Disclosures of Compensation

Section 408(b)(2)(B) offers covered service providers flexibility in how they disclose the compensation that they reasonably expect to receive. Under the CAA-21, as a general rule, the required description of compensation or cost can be reflected as a monetary amount, formula, or a per capita charge for each individual. If the compensation or cost cannot reasonably be expressed in these ways, it can be shown using any other reasonable method. This may include a disclosure that additional compensation may be earned but may not be calculated at the time of contract. However, this disclosure must include:
  • A description of the circumstances under which the additional compensation may be earned.
  • A reasonable and good faith estimate if the covered service provider:
    • cannot otherwise readily describe compensation or cost; and
    • explains the method and assumptions used to prepare the estimate.
(ERISA § 408(b)(2)(B)(ii)(II) (29 U.S.C. § 1108(b)(2)(B)(ii)(II)).)
According to the DOL, disclosure of compensation in ranges may be reasonable in circumstances where occurrence of future events or other features of the service arrangement may result in the service provider's compensation varying within a projected range. The DOL referenced additional guidance (from the pension plan context) addressing the use of ranges (77 Fed. Reg. 5632, 5645 (Feb. 3, 2012)). In this regard, the DOL noted that:
  • What constitutes adequate disclosure for a specific compensation arrangement will depend on the facts and circumstances of the service contract or arrangement.
  • ERISA's fiduciary duties of prudence and loyalty apply to a plan fiduciary's decisions to hire service providers and to ongoing monitoring of service provider arrangements.

Applicability to Contracts That Are Already Executed

In another Q&A, the DOL addressed whether the general applicability date of the CAA-21's disclosure rules (December 27, 2021) includes service contracts or arrangements that have already been executed. The DOL noted that under a CAA-21 transition rule, no contract executed before December 27, 2021, by a group health plan subject to the CAA-21's compensation disclosure requirements must comply with these requirements. As a result, only contracts or arrangements that are entered into, extended, or renewed on or after December 27, 2021, must satisfy the CAA-21's disclosure requirements. The date on which a contract or arrangement is entered into between an agent or broker and a plan fiduciary is the date the contract or arrangement was executed.
A related rule under the DOL's guidance addresses agents or brokers that enter into a contract or arrangement with a plan fiduciary using a "broker of record" (BOR) agreement. In this case, the date the contract or arrangement is considered entered into for purposes of ERISA Section 408(b)(2)(B) is the earlier of the date on which:
  • The BOR agreement was submitted to the insurance carrier.
  • A group application was signed for insurance coverage for the following plan year (assuming the submission or signature occurred in the ordinary course and not to avoid disclosure obligations under Section 408(b)(2)(B)).

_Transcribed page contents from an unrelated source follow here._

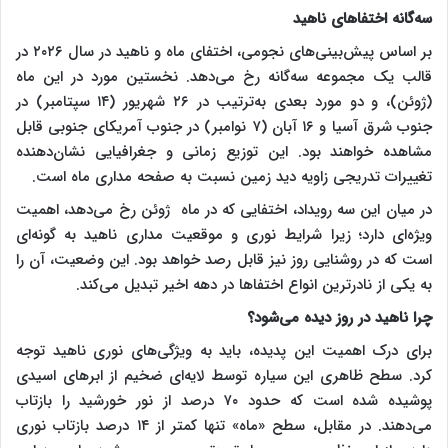
سه‌گانه اختفا‌های ناهید
بر اساس پیش‌بینی‌های نجومی، اختفای ماه و ناهید در سال ۲۰۲۶ در
قالب یک مجموعه سه‌گانه رخ می‌دهد. نخستین مورد در این ماه
(ژوئن)، و دو مورد بعدی به‌ترتیب در ۲۶ شهریور (۱۴ سپتامبر) در
جنوب شرق آسیا و ۱۶ آبان (۷ نوامبر) در جنوب آمریکای جنوبی قابل
مشاهده خواهند بود. این توزیع زمانی و جغرافیایی نشان‌دهنده
تغییرات تدریجی زاویه دید زمین نسبت به صفحه مداری ماه است.
در میان این سه رویداد، اختفایی که در ماه ژوئن رخ می‌دهد، اهمیت
ویژه‌ای دارد؛ زیرا شرایط نوری و موقعیت مداری ناهید به گونه‌ای
است که در روشنایی روز نیز قابل رصد خواهد بود. این وضعیت، آن را
به یکی از نادرترین انواع اختفا‌ها در دهه اخیر تبدیل می‌کند.
چرا ناهید در روز دیده می‌شود؟
برای درک اهمیت این پدیده، باید به ویژگی‌های نوری ناهید توجه
کرد. سطح ظاهری این سیاره توسط لایه‌ای ضخیم از ابر‌های اسیدی
پوشیده شده است که حدود ۷۰ درصد از نور خورشید را بازتاب
می‌دهند. در مقابل، سطح «ماه» تنها کمتر از ۱۴ درصد بازتاب نوری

Compensation Disclosures and Plan Size

As amended, ERISA Section 408(b)(2)(B) applies to group health plans regardless of size. There is no exception for small plans that cover fewer than 100 participants. Moreover, a small group health plan is subject to the disclosure requirements even if the plan is exempt from filing Form 5500 because it is fully insured, unfunded, or some combination of the two.

Regulations Addressing CAA-21 Compensation Disclosures?

In a final Q&A, the DOL indicated that comprehensive regulations governing the CAA-21's compensation disclosure requirements are not necessary. According to the DOL, this is because:
  • The CAA-21 did not require the DOL to issue regulations under ERISA Section 408(b)(2)(B).
  • The CAA-21's provisions borrowed heavily from (and mirror) existing DOL regulations addressing service provider disclosures for pension plans.